We are disappointed not to have any photos of this house. It was one of five houses located between the Seven Stars and the Oxhouses. Number 19 was immediately adjoining the Seven Stars on the north side. The house was one of a row of 5 houses owned by the same owners. Click here to read about the OWNERSWe have had great difficulty in identifying the occupants of each house in the 19th century census records so we have not attempted to do so until we get some other supporting sources. The history of occupants is therefore largely based on what people have been able to tell us, backed up by church records, electoral registers, school records etc. In this case, because the house was next door to the Seven Stars which was always identifiable in census records we are pretty sure of the earlier occupants of this house.
John Goodman – in the 1851 census the house seems to be occupied by John Goodman, an agricultural labourer aged 25 from Luckington in Wiltshire and his wife, Ann a seamstress aged 30. John, who was the son of Samuel Goodman a labourer, had married Ann Grimbell on 29th April 1849. Ann was baptised on 2nd September 1818, the daughter of George Isles, a butcher and his wife, Ann who lived at Crossways.
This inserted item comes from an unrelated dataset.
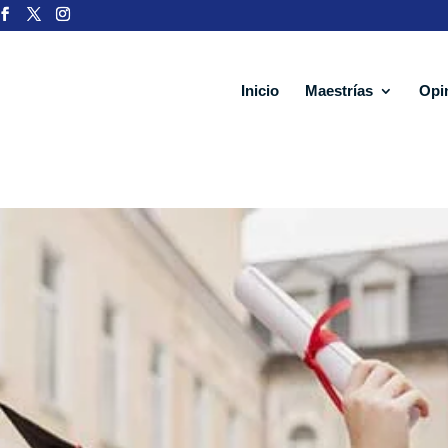
Inicio
Maestrías
Opi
Ann had married George Grimbell from Old Sodbury on 10th February 1839 and he had died.
John and Ann appear to have moved around a lot! In the 1861 census John and Ann Goodman were living in Bulls Lane. We think that it was the house which later became known as 1 Bath Road. John was a potato dealer. In 1871 they had moved to the Hackett where John was a farmer. In 1876 Rate Book they were shown as living in 49 St Mary Street, having just left 3 Upper Bath Road. In 1881 they had moved to The Comb in Gloucester Road, thought to be the cottage now known as Coombe Cottage. John was working as a general labourer. In 1891 they were still there and Ann was recorded as being blind. The 1894 Rate Book shows that they moved again, this time they were living at 7 Upper Bath Road.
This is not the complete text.